タイ語・ちょっとだけ



 2.  品詞

  2- 3 動作詞 ( 動詞・形容動詞 )
  คำกริยา  (カム・クリヤー)


คำกริยา ( カム・クリヤー ) というのは、名詞または代名詞 の動作、または状態を表す語( 動詞 )と定義されている。 さらに、それらは、動詞のみで意味を完結して表現できるもの ( 自動詞 )と動詞の作用の対象( 目的語 )を伴って初めて意味を完結できるもの ( 他動詞 )とに分けられる。

  @ 自動詞    ( อกรรมกริยา

       ( 例 )     เล่น    ยืน
                (遊ぶ)     (立っている)

  A 他動詞   ( สกรรมกริยา

       ( 例 )     กิน  ข้าว
               (食べる)  (ご飯を)



คำกริยา ( カム・クリヤー ) のうちで状態を表す語( 形容動詞 )を、กริยาคุณศัพท์ ( クリヤー・クンナ・サップ ) として、「動詞」とは区別している教本もあるが、タイ人たちは、普通は区別しないようである。


方向動詞
 「動詞」 のうちで、ไป (行く)、 มา (来る)、 ขึ้ง (上る)、 ลง (下がる)、 เข้า (入る)、 ออก (出る)、 ไว้ (おく) などの 「動詞」は、「主動詞」、「主形容動詞」の後に、「副動詞」的に付加され、動作の方向や継続などを表し、「方向動詞」といわれることもある。主動詞が「他動詞」の場合は、目的語をはさんで、その後に付加される。
 頻繁に使用されるにもかかわらず、タイの文法解説では問題にはされないようで、「方向動詞」の分類はない。

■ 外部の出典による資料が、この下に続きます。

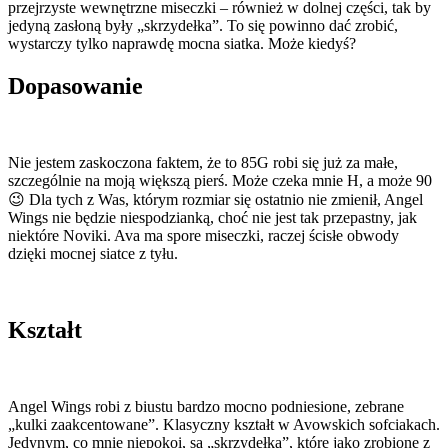
przejrzyste wewnętrzne miseczki – również w dolnej części, tak by
jedyną zasłoną były „skrzydełka”. To się powinno dać zrobić,
wystarczy tylko naprawdę mocna siatka. Może kiedyś?
Dopasowanie
Nie jestem zaskoczona faktem, że to 85G robi się już za małe,
szczególnie na moją większą pierś. Może czeka mnie H, a może 90
😉 Dla tych z Was, którym rozmiar się ostatnio nie zmienił, Angel
Wings nie będzie niespodzianką, choć nie jest tak przepastny, jak
niektóre Noviki. Ava ma spore miseczki, raczej ścisłe obwody
dzięki mocnej siatce z tyłu.
Kształt
Angel Wings robi z biustu bardzo mocno podniesione, zebrane
„kulki zaakcentowane”. Klasyczny kształt w Avowskich sofciakach.
Jedynym, co mnie niepokoi, są „skrzydełka”, które jako zrobione z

 日本語においては見かけない動詞の使用法なので、いくつか例を挙げておく。

ไป   (行く)

     遠ざかる方向を表したり、未来への継続を表現する。

           รักกันไป      (愛し合い続けていく)
           ขึ้งไป        (上がっていく)
           ความเป็นไป    (これからの成り行き)
           ต่อไป        (これから先、今後)
           ลืมไป        (すっかり忘れ去る)
           หายไป       (失ってしまう)


มา   (来る)

     近づいてくる方向を表したり、過去から現在までの継続を表現する。

           รักกันมา      (愛し合い続けてきた)
           ความเป็นมา    (これまでのいきさつ)
           ลงมา         (降りてくる)
           ต่อมา        (これまで、その後ずっと)
           รักกันมา      (愛し合い続けてきた)
           ความเป็นมา    (これまでのいきさつ)
           ต่อมา        (これまで、その後ずっと)


ไว้   (〜しておく)

     主動詞の状態を、継続または放置することを表わす。

           เก็บไว้      (しまっておく)
           จำไว้       (覚えておく)
           เปิดไว้      (開けておく)
           บอกไว้      (言っておく)
           ฝากไว้      (預けておく)
           วางไว้       (置いておく)


ไป (行く)」、「มา (来る)」 について

 「行く」、「来る」というのは、ある規準の場所から「遠ざかったり」、「近づいたり」という意味が基本で、英語の、「 go 」、「 come 」 と似ている。日本語の「行く」、「来る」とは、ニュアンスが異なるため、時として誤解のもととなる。
 たとえば、
電話での会話中に、こちらから先方へ、再度電話する場合は、โทรมาอีก といい、先方からこちらへ 電話してもらう場合は、 โทรไป となる。
電話での会話は、先方の側を規準に話すのが普通である。

 余談だが、「こっち(こちら)」、「あっち(あちら)」という、場所をあらわす言葉も、「行く」、「来る」と同様に、日本語とはニュアンスがちがうので、誤解しないようにしなければならない。
 電話をかけてきて、先方は、もしかして間違い電話ではないかと心配になり、
ที่นี้ที่ไหนこちらはどこですか) 」などと言われて、ドギマギすることのないように。